= EXERCISE =
Take from the data every line in which the word "quan" is found.

= ENTRIES PROVIDED =
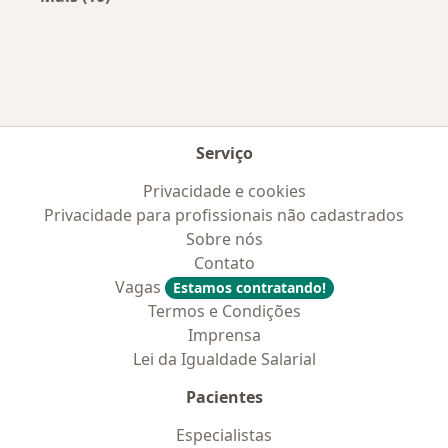
Mais na categoria: Convênios médicos mais po
Serviço
Privacidade e cookies
Privacidade para profissionais não cadastrados
Sobre nós
Contato
Vagas
Estamos contratando!
Termos e Condições
Imprensa
Lei da Igualdade Salarial
Pacientes
Especialistas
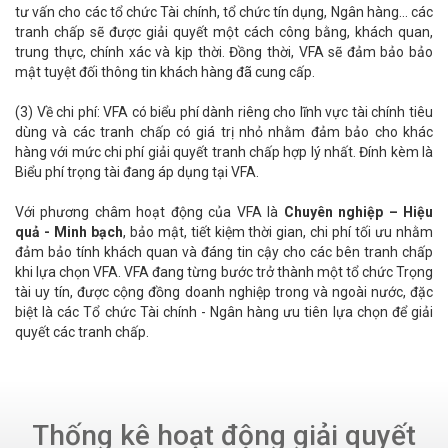
tư vấn cho các tổ chức Tài chính, tổ chức tín dụng, Ngân hàng... các
tranh chấp sẽ được giải quyết một cách công bằng, khách quan,
trung thực, chính xác và kịp thời. Đồng thời, VFA sẽ đảm bảo bảo
mật tuyệt đối thông tin khách hàng đã cung cấp.
(3) Về chi phí: VFA có biểu phí dành riêng cho lĩnh vực tài chính tiêu
dùng và các tranh chấp có giá trị nhỏ nhằm đảm bảo cho khác
hàng với mức chi phí giải quyết tranh chấp hợp lý nhất. Đính kèm là
Biểu phí trọng tài đang áp dụng tại VFA.
Với phương châm hoạt động của VFA là
Chuyên nghiệp – Hiệu
quả - Minh bạch
, bảo mật, tiết kiệm thời gian, chi phí tối ưu nhằm
đảm bảo tính khách quan và đáng tin cậy cho các bên tranh chấp
khi lựa chọn VFA. VFA đang từng bước trở thành một tổ chức Trọng
tài uy tín, được cộng đồng doanh nghiệp trong và ngoài nước, đặc
biệt là các Tổ chức Tài chính - Ngân hàng ưu tiên lựa chọn để giải
quyết các tranh chấp.
Thống kê hoạt động giải quyết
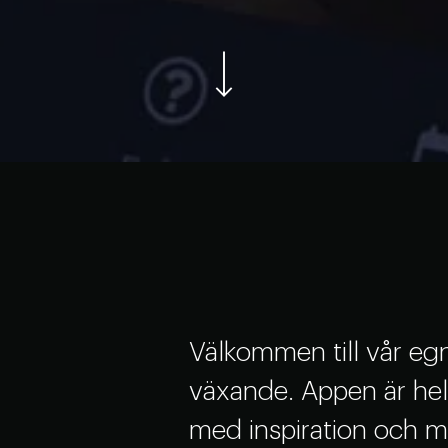
Välkommen till vår eg
växande. Appen är hel
med inspiration och möj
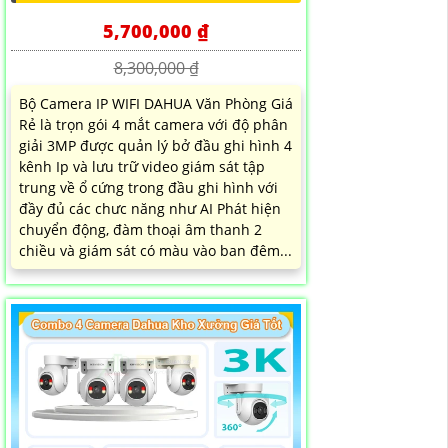
5,700,000 ₫
8,300,000 ₫
Bộ Camera IP WIFI DAHUA Văn Phòng Giá
Rẻ là trọn gói 4 mắt camera với độ phân
giải 3MP được quản lý bở đầu ghi hình 4
kênh Ip và lưu trữ video giám sát tập
trung về ổ cứng trong đầu ghi hình với
đầy đủ các chưc năng như AI Phát hiện
chuyển động, đàm thoại âm thanh 2
chiều và giám sát có màu vào ban đêm...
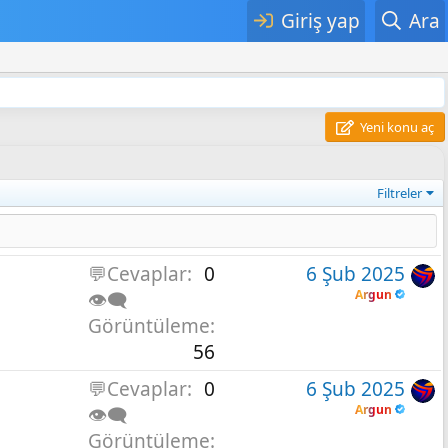
Giriş yap
Ara
Yeni konu aç
Filtreler
💬Cevaplar
0
6 Şub 2025
Argun
👁️‍🗨️
Görüntüleme
56
💬Cevaplar
0
6 Şub 2025
Argun
👁️‍🗨️
Görüntüleme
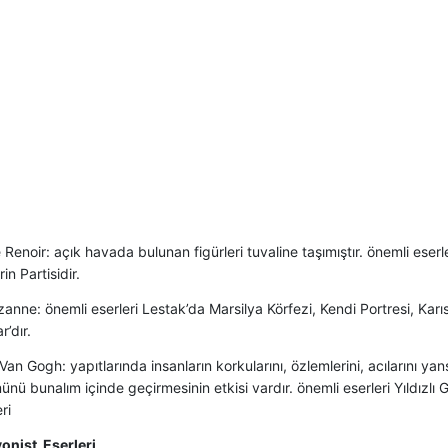
Renoir: açık havada bulunan figürleri tuvaline taşımıştır. önemli eserle
in Partisidir.
anne: önemli eserleri Lestak’da Marsilya Körfezi, Kendi Portresi, Karıs
r’dır.
Van Gogh: yapıtlarında insanların korkularını, özlemlerini, acılarını ya
ünü bunalım içinde geçirmesinin etkisi vardır. önemli eserleri Yıldızlı
ri
nist Eserleri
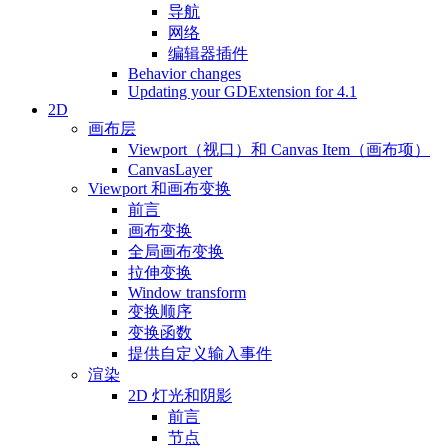
导航
网络
编辑器插件
Behavior changes
Updating your GDExtension for 4.1
2D
画布层
Viewport（视口）和 Canvas Item（画布项）
CanvasLayer
Viewport 和画布变换
前言
画布变换
全局画布变换
拉伸变换
Window transform
变换顺序
变换函数
提供自定义输入事件
渲染
2D 灯光和阴影
前言
节点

= EXERCISE OUTPUT =
tranh chấp sẽ được giải quyết một cách công bằng, khách quan,
đảm bảo tính khách quan và đáng tin cậy cho các bên tranh chấp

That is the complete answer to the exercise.